La OTAN vuelve a casa en los momentos significativos. Estuvo aquí por última vez en 2012, en Chicago, la última gran cumbre antes de la ocupación de Crimea, Y en Washington en 1999, en el 50º aniversario, para dar la bienvenida a Polonia, Hungría y la República Checa. Esta semana, la cita será de nuevo en la capital en busca de paz, estabilidad y confianza. La convocatoria llega sin embargo en un momento delicado, con creciente preocupación por la situación en el frente de Ucrania y fricciones sobre la mejor forma de tender la mano a Kiev. Por el problema húngaro, que sobrepasa los límites de la Unión Europea, sobre todo tras la inesperada visita de Viktor Orban a Moscú hace unos días, seguida de otra a China. Por las diferencias entre aliados sobre cómo enfocar la rivalidad precisamente con Pekín. Y con una cuestión de fondo que a nadie se le escapa: el temor, la inquietud y las infinitas preguntas sobre cómo podría capear la OTAN un segundo mandato de Donald Trump.
La situación es paradójica, porque la Alianza por un lado está más que razonablemente en forma, muy lejos de sus horas más bajas. No tiene una crisis como las que protagonizó Charles de Gaulle o una división como la registrada en los años de la Guerra de Irak. No se habla en absoluto de la "muerte cerebral", como dijo Emmanuel Macron en 2019. Ni se plantea que Estados Unidos renuncie al concepto esencial de defensa colectiva, como pasó entre 2016 y 2020. Dese la invasión rusa de Ucrania ha incorporado a dos miembros más, históricamente reacios, como Suecia y Finlandia. Y ha mejorado sus capacidades, aumentando la velocidad de respuesta y de reacción, reforzando el flanco Este.
No es sólo eso. En 2014, justo después de la anexión de Crimea, los jefes de Estado y de Gobierno de la OTAN acordaron en Gales comprometer el 2% de su Producto Interno Bruto (PIB) para gastos de defensa y "garantizar la continua preparación militar de la Alianza". Entonces, sólo tres países superaban ese umbral. Ahora, con mucho retraso, se espera que 23 aliados de los 32 lleguen o superen el 2% este curso. En una década se ha pasado del 1,43% de su PIB combinado al 2,02%, con una inversión que este año ascenderá a más de 430.000 millones de dólares.

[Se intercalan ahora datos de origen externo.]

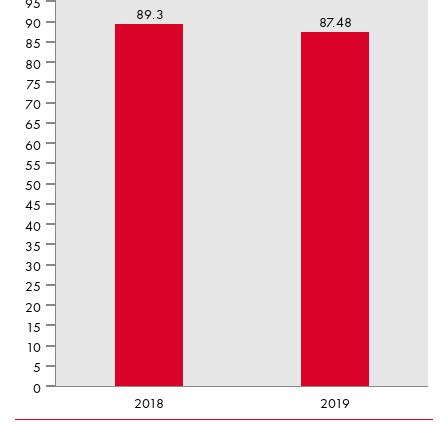
95
89.3
87.48
90
85
80
75
70
65
60
55
50
45
40
35
30
25
20
15
10
5
0
2018
2019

Con ese panorama, debería ser un momento no de euforia, pero al menos sí de celebración tranquila. Pero la realidad de las relaciones internacionales, empezando por Oriente Próximo, pocas veces da un respiro. La agresión rusa ha demostrado que la Alianza sigue teniendo todo el sentido, y que incluso si los intereses estratégicos de Estados Unidos, el aliado indispensable, han girado y seguirán haciéndolo hacia el Pacífico, la frontera del este de Europa no se puede descuidar. Pero si vuelve Donald Trump o si las fuerzas populistas cogen fuerza en Europa, ese compromiso que parece tan obvio a nivel teórico puede resquebrajarse.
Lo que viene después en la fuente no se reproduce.